La pauvreté des quartiers noirs de Chicago fait écho aux couleurs froides de la cellule de Hampton. L’emprisonnement est donc total et la ghettoïsation ne concerne plus seulement le cadre géographique de la ville. En représentant l’esprit aliéné des agents du FBI et le sentiment d’injustice qui assaille les combattants de la Liberté, le cinéaste révèle la béance d’une plaie que les décennies suivantes ne parviendront jamais à suturer. Bien plus que dans Seberg (Benedict Andrews, 2019), c’est une sorte d’esprit vériste qui s’empare de la composition du film. Se détachant à bon escient de la mythologie consacrée et de la tentation de la mode rétro, Judas and the Black Messiah reprend à son compte le discours de l’archive. Cet aspect se retrouve d’ailleurs à travers la distribution du film.
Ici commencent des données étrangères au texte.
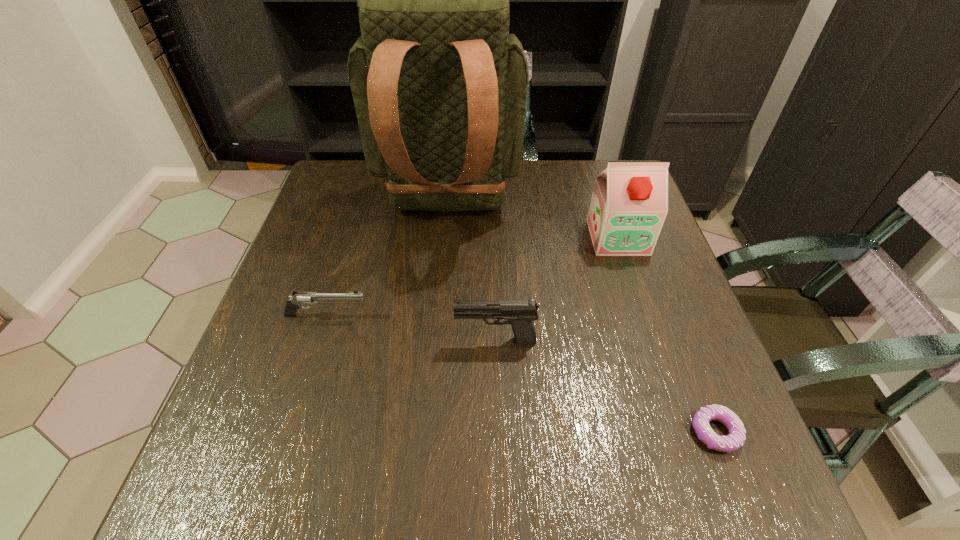 Locate an element on the screen. The height and width of the screenshot is (540, 960). backpack is located at coordinates (439, 85).

Find the location of a particular element. soya milk is located at coordinates (629, 204).

Where is `the fourth farthest object`? the fourth farthest object is located at coordinates (520, 314).

Find the location of a particular element. The width and height of the screenshot is (960, 540). the right pistol is located at coordinates (520, 314).

The image size is (960, 540). Identify the location of the farther pistol. (299, 298).

This screenshot has width=960, height=540. Identify the location of the shorter pistol. (299, 298).

You are a GUI agent. You are given a task and a screenshot of the screen. Output one action in this format:
    pyautogui.click(x=<x>, y=<y>)
    Task: Click on the doughnut
    This screenshot has width=960, height=540.
    Given the screenshot: What is the action you would take?
    pyautogui.click(x=736, y=438)

Locate an element on the screen. the shortest object is located at coordinates (736, 438).

The width and height of the screenshot is (960, 540). In order to click on vacant space located on the back of the tallest object in this screenshot , I will do `click(443, 274)`.

Where is `vacant space located with the cap open on the soya milk`? The image size is (960, 540). vacant space located with the cap open on the soya milk is located at coordinates (671, 399). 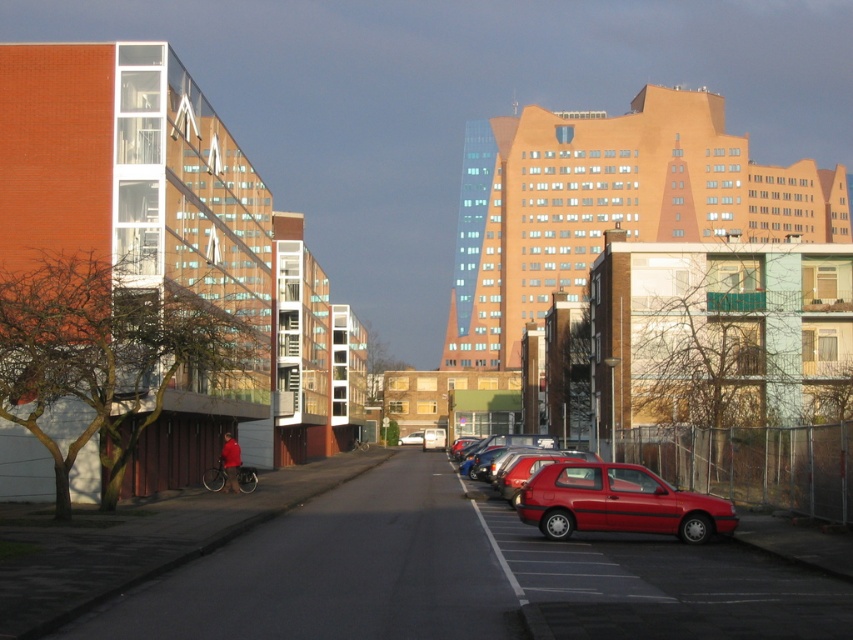 Question: Which of the following is the farthest from the observer?

Choices:
 (A) (550, 531)
 (B) (410, 436)

Answer: (B)

Question: Can you confirm if shiny red hatchback at lower right is positioned below matte red car at center?

Choices:
 (A) no
 (B) yes

Answer: (A)

Question: Can you confirm if shiny red hatchback at lower right is bigger than matte red car at center?

Choices:
 (A) no
 (B) yes

Answer: (A)

Question: Which object is farther from the camera taking this photo?

Choices:
 (A) matte red car at center
 (B) shiny red hatchback at lower right

Answer: (A)

Question: Can you confirm if shiny red hatchback at lower right is positioned to the left of matte red car at center?

Choices:
 (A) yes
 (B) no

Answer: (B) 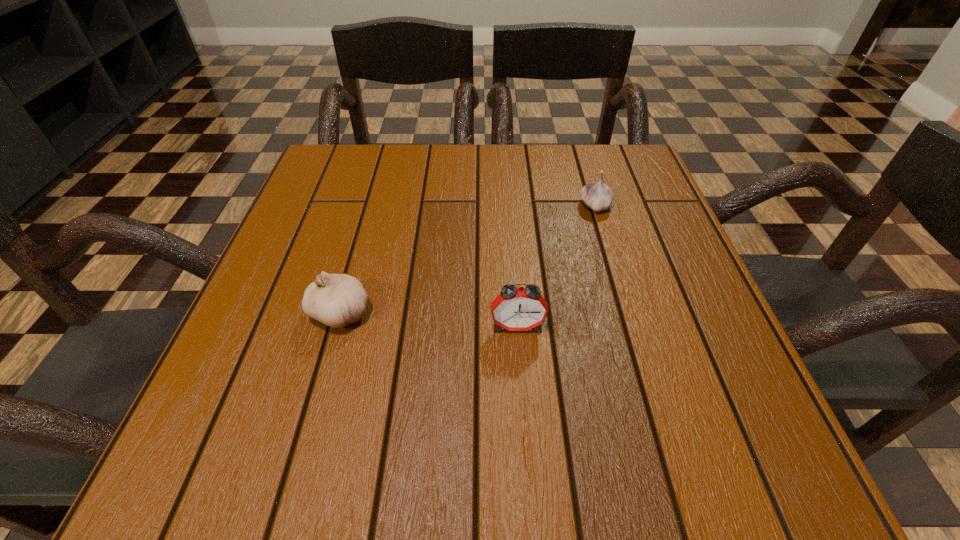 This screenshot has width=960, height=540. Identify the location of vacant region between the left garlic and the farther garlic. (468, 259).

The width and height of the screenshot is (960, 540). I want to click on unoccupied position between the farthest object and the second object from left to right, so click(556, 266).

At what (x,y) coordinates should I click in order to perform the action: click on empty space between the farther garlic and the second object from left to right. Please return your answer as a coordinate pair (x, y). Looking at the image, I should click on (556, 266).

The image size is (960, 540). I want to click on vacant space that's between the second object from left to right and the leftmost object, so click(429, 319).

Identify the location of unoccupied position between the second object from right to left and the left garlic. (429, 319).

Identify the location of vacant area that lies between the alarm clock and the leftmost object. This screenshot has width=960, height=540. click(x=429, y=319).

You are a GUI agent. You are given a task and a screenshot of the screen. Output one action in this format:
    pyautogui.click(x=<x>, y=<y>)
    Task: Click on the free point between the right garlic and the second object from left to right
    The width and height of the screenshot is (960, 540).
    Given the screenshot: What is the action you would take?
    pyautogui.click(x=556, y=266)

This screenshot has width=960, height=540. Find the location of `free space between the second object from left to right and the rightmost object`. free space between the second object from left to right and the rightmost object is located at coordinates (556, 266).

You are a GUI agent. You are given a task and a screenshot of the screen. Output one action in this format:
    pyautogui.click(x=<x>, y=<y>)
    Task: Click on the object that is the closest to the rightmost object
    This screenshot has height=540, width=960.
    Given the screenshot: What is the action you would take?
    pyautogui.click(x=515, y=309)

Locate an element on the screen. object identified as the second closest to the nearer garlic is located at coordinates (598, 196). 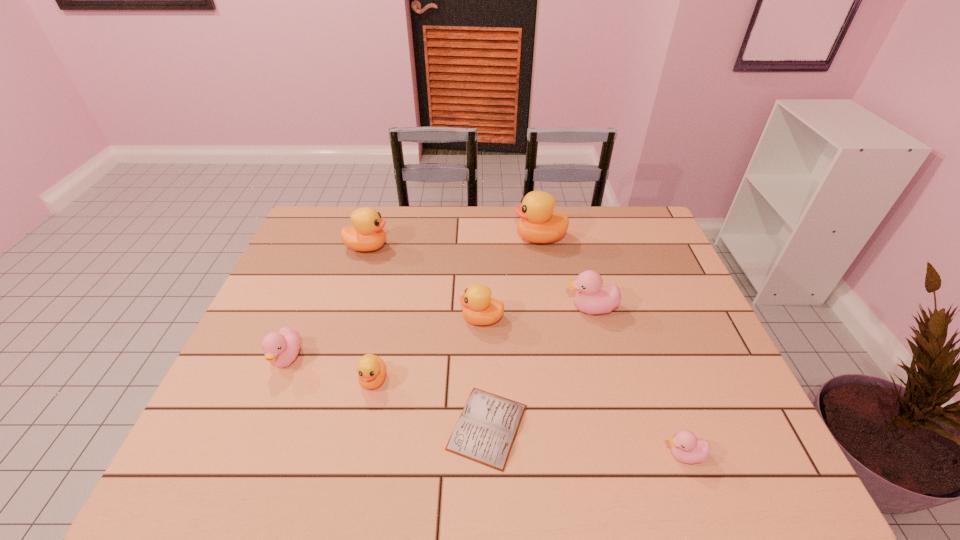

Le fraîchement oscarisé Daniel Kaluuya confirme l’étendue de son talent déjà éprouvé dans Get Out (Jordan Peele, 2017) et Queen and Slim (Melina Matsoukas, 2019), exprimant les nuances de son personnage à travers des choix de postures singulières (sa position légèrement penché et son regard en coin). Lakeith Stanfield se présente quant à lui comme la caution fictionnelle du film. Son double-rôle lui permet de recourir à une certaine expressivité qui le voit surjouer la droiture quémandée par sa fonction de Black Panther ou, au contraire, l’attitude sournoise de son rôle de Judas des temps modernes. Avant d’être une leçon d’Histoire, Judas and the Black Messiah se présente comme une production riche d’enseignements concernant la manière de capturer l’originalité d’un moment du passé et de rappeler sa pertinence au regard des événements du présent.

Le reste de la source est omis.